Wow. nice COM-PEW-TOR you've got there, RCA. I see you spent the extra cash for the blinkey lights panels. Good choice. Those definitely let people know they're looking at a computer and not just a prop. Assuming there ever was a computer manufactured that had a big panel of unlabeled multicolored light bulbs mounted above the tape drive, what did the bulbs represent? Maybe the machine ran on a thirty-two-Tinkerbell system? Another good choice there, because those had way better error correction than the old sixteen-Tinkerbell units.

People in 1970 did know one thing about computers: every computer used the font Amelia. See the goofy text that says "computer crafted color"? That's Ameila, and no computer in reality has ever displayed text in that font, unless somebody was being cheeky.

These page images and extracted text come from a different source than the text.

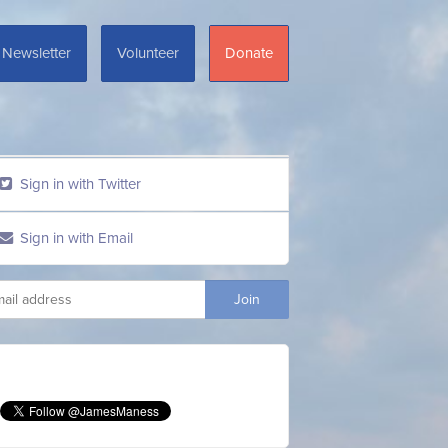
Newsletter
Volunteer
Donate
Sign in with Twitter
Sign in with Email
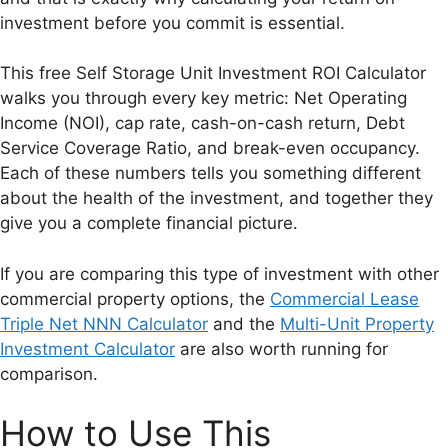
investment before you commit is essential.
This free Self Storage Unit Investment ROI Calculator
walks you through every key metric: Net Operating
Income (NOI), cap rate, cash-on-cash return, Debt
Service Coverage Ratio, and break-even occupancy.
Each of these numbers tells you something different
about the health of the investment, and together they
give you a complete financial picture.
If you are comparing this type of investment with other
commercial property options, the
Commercial Lease
Triple Net NNN Calculator
and the
Multi-Unit Property
Investment Calculator
are also worth running for
comparison.
How to Use This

Now, though, I think we've finally let go of that inaccurate Amelia font myth. Now, we only use Ameila to be ironic, or, you know, cheeky about computers. Come to think of it, you know what other computer trope needs to die a fiery death? The fact that, in every movie, computers STILL make "bleepity bleep" noises when displaying text or calculating something. Nobody's computer has ever done that, and if it did, the owner would immediately march straight off to the CONTROL PANEL>SOUND menu to turn that shit right off. And yet, here in The Future, movie computers go bleepity bleep. Thanks, movie industry, for always talking down to your audience, eighty percent of which is probably smarter than you are.

*Unless you consider the fact that "digital" also can mean "of, involving, or relating to, the fingers", in which case going to the bathroom usually is a digital procedure.

Click for big.




3 comments:

Steve Miller said...

Having worked on an RCA color television production line in 1970, I can assure you that a digital process was involved in the final inspection of sets. Yep, the inspector held a little pencil mallet in his fingers and tapped the end on the tuning dial. If the picture flashed, I pulled it off the line to a re-work station. If the picture held steady, the inspector reversed the mallet and stamped the serial number tag, I dragged the leading edge of the set's pallet to a board 14 behind the lead of the set ahead of it, and the guy at the packaging area used a pneumatic staple gun to attach and close a box over the set.

Occasionally, he stapled his digits.

No computers necessary.

Mandibles said...

Interesting fact: That font originated from the number system used to sort bank checks. It's still used today for the routing numbers on the bottom of the check.

http://en.wikipedia.org/wiki/MICR

BakedSalmon said...

OMG. WTF? RCA's version of a PC/ PMS book? That SOB is a BMF. LOL. JK. TTYL... AFK.